Keith Lawton, organizer of the Schneider Trophy races held on Spontoon Island,
tells the story of Denis Conlon's entry in the 1935 race.

The Lady of Nîmes

by Drake Hackett

Special to the London Daily Observer
(Part Seven)

Sunday, August 22, 1938

Keith didn’t see anything more of Denis Conlon until the Pilot’s Reception...but he heard about him.

“Like the Wise Ones say pal,” he told me with a snigger, “there’s two edges to every blade.  From that day on, and for as long as they were in the Spontoons, Conlon and his crew never had to pay for another meal, which was good.”  He winced, punctuating his next words with a rueful chuckle, “And they also didn’t have to pay for another drink, which WASN’T so good.”

“And why might that have been?” I asked, wondering how the devil there could be an underside to getting free drinks. 

Keith’s eyes sparkled for a second, or perhaps it was just the torchlight.
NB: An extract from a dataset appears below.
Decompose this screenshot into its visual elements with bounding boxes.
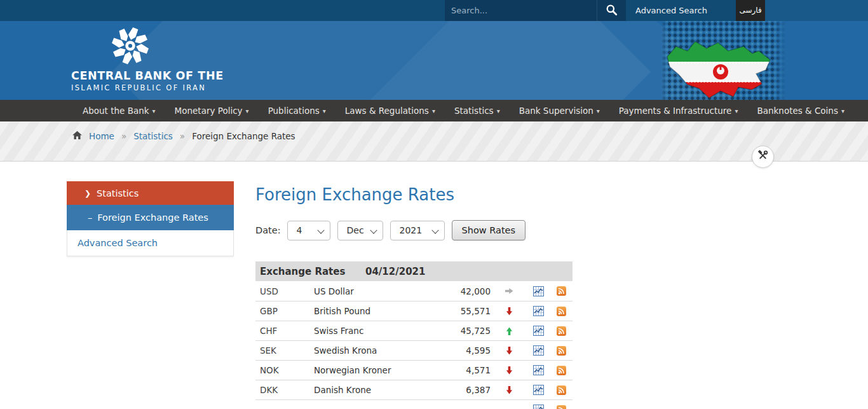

“Coz now every time Conlon turned ‘round, he was having to go and drag one of his race crew out of this or that bar, usually the Harp and Thistle pub...just about drove him barmy.  I know, coz he sent me a message, asking if I could issue some kind of order, barring his lads from the any of the locals.   I told him sorry, but even I didn’t have that kind of authority ”

We were interrupted then by a giggling yip from Lucy.

“But that’s not to say he weren’t able to help at all.”

Keith’s eyes narrowed, and he looked at her, his face assuming an expression I’d not seen since our Outback days, a look of deep, feigned formality, with just a touch of the sardonic.

“I would appreciate being able to tell MY story in me own good time, thank you luv.” he answered curtly, and then turned to me again.

“But I suppose she’s right, I did.”

“And what’d yer do then?” I asked.

Keith’s shoulders lifted upward in a slow, exaggerated shrug.

“Not much, just started a little rumour of my own -- that coz of all the troubles he was having with his race crew, Mr. Conlon was looking at maybe having to pull out of the Schneider.”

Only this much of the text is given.